■ **Items from a data source**
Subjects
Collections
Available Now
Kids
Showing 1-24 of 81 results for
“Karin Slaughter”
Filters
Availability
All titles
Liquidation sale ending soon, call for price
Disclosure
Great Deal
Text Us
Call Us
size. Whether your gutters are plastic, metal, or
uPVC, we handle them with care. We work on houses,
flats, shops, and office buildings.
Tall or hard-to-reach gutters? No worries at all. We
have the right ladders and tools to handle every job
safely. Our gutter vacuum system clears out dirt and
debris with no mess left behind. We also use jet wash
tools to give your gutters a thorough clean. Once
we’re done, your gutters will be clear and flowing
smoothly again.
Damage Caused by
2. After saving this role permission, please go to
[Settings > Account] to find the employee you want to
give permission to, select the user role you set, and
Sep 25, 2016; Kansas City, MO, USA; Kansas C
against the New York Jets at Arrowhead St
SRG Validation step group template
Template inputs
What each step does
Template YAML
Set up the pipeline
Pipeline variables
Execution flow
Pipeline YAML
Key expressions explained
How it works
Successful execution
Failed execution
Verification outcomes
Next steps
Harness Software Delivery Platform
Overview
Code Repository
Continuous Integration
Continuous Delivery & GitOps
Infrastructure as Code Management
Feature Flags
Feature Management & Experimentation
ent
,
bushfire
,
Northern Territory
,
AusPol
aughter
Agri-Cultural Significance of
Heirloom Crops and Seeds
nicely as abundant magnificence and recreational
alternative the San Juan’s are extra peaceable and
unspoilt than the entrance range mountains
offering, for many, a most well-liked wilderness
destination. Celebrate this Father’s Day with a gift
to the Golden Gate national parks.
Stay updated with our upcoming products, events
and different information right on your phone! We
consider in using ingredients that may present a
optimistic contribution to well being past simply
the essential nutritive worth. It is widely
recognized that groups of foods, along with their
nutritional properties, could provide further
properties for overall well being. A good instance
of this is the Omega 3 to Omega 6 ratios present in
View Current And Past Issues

■ **TASK DESCRIPTION**
Using the data above, reproduce exactly the lines from the line that contains "we’re done, your" through the line that contains "Sep 25, 2016; Kansas City, MO, USA; Kansas C", including both.

■ **SOLUTION BELOW**
we’re done, your gutters will be clear and flowing
smoothly again.
Damage Caused by
2. After saving this role permission, please go to
[Settings > Account] to find the employee you want to
give permission to, select the user role you set, and
Sep 25, 2016; Kansas City, MO, USA; Kansas C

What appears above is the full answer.